The safety railing is four feet high.

It may be as simple as ease: Jumping off the publicly accessible walkway requires no preparation or accessories; once over the edge, there's no escape hatch; the dark water below creates the illusion that you will be swallowed up cleanly into nothingness; a bridge jumper stands poised on the very edge of the continent, on a structure named for a transition point. Every tourist has peered over the edge and wondered. Hypothetically speaking, the attraction of jumping off the Golden Gate Bridge is knowable, even as we never understand why people take that one final step.

More than two-dozen jumpers are known to have survived.

On occasion, Steel supplements his film with footage and stories provided by coincidental witnesses.
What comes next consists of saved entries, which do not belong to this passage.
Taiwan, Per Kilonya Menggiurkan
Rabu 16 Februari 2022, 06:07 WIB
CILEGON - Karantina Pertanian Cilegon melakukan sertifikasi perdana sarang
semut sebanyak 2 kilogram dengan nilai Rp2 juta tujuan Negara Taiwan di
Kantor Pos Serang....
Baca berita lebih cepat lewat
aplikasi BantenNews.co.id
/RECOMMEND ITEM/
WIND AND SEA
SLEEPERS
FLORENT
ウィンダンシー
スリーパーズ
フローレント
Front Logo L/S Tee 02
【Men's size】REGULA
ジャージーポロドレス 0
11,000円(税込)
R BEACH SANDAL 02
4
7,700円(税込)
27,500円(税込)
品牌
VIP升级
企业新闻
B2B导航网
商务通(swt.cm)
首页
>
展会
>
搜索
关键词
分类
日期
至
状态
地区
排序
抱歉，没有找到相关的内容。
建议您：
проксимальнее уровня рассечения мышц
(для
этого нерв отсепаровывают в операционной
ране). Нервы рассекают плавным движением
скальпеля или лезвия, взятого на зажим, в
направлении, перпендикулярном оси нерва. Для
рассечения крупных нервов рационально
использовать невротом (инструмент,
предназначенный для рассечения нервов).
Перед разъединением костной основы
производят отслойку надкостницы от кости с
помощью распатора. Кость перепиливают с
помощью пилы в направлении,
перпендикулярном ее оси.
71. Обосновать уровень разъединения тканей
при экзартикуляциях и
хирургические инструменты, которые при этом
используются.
One of them, Pittsburgher Richard Waters, was taking scenic photos when a young woman climbed over the railing right in front of him. Waters captured several amazing images, before realizing what was happening. He then single-handedly pulled the woman back to safety, an act captured by one of Steel's cameras. Interviewed later by Steel, Waters cites the unrealness of the watching the near-suicide, and notes how his photo-taking created an unnerving emotional distance. The same could be said of Steel and us. As we witness the suicide scenes bracketed within the context of the film's artistic goals, the reaction is apt to be clinical and detached.

The unofficial tally of jumpers is more than 1,300 (authorities have stopped keeping public counts).

The Bridge is not without controversy. There are societal taboos about showing on-camera deaths (Steel shows four jumps clearly, and two splashes seen from a distance). There's also our knowledge of Steel as an informed spectator. After the film's release, he claimed in interviews, including one on ABC's 20/20, that his camera crews called for help if they suspected a potential suicide, and that their calls resulted in several saves. Yet it's uncomfortable to realize they kept the cameras running.

Jumpers hit the water at about 75 mph.

Admittedly, I had more reservations about the film before seeing it. I worried that it would be exploitive or sensationalistic; that watching the jumps would be horrifying; that the family interviews would be painfully uncomfortable -- and that as a viewer I'd be complicit in it all. Steel's film is admittedly an act of voyeurism, but the material is handled sensitively, and the end result is quietly provocative. Suicide is typically a hush-hush topic, mired in shame and secrecy. It's rarely probed in popular media, and The Bridge is a rare nonjudgmental forum for unvarnished discussion.

On average, somebody jumps off the bridge every two weeks.

I spent the first 20-odd years of my life in San Francisco, where the Golden Gate Bridge was noted primarily for being a traffic nightmare and a place to take visitors. In the background noise of a city endlessly invested in dramas, people jumping off the Golden Gate Bridge seemed as matter-of-fact, and as expected, as the fog rolling in by late afternoon. Yet Steel's film made me see the bridge anew (in all those years, did I neglect to notice how gorgeous it is?), and to reconsider its macabre pull. My own knowledge of the landscape around, on and even under the bridge made such footage deeply familiar, but also added an unnerving fascination, as if the film were revealing some heretofore unknown tragic history of a friend.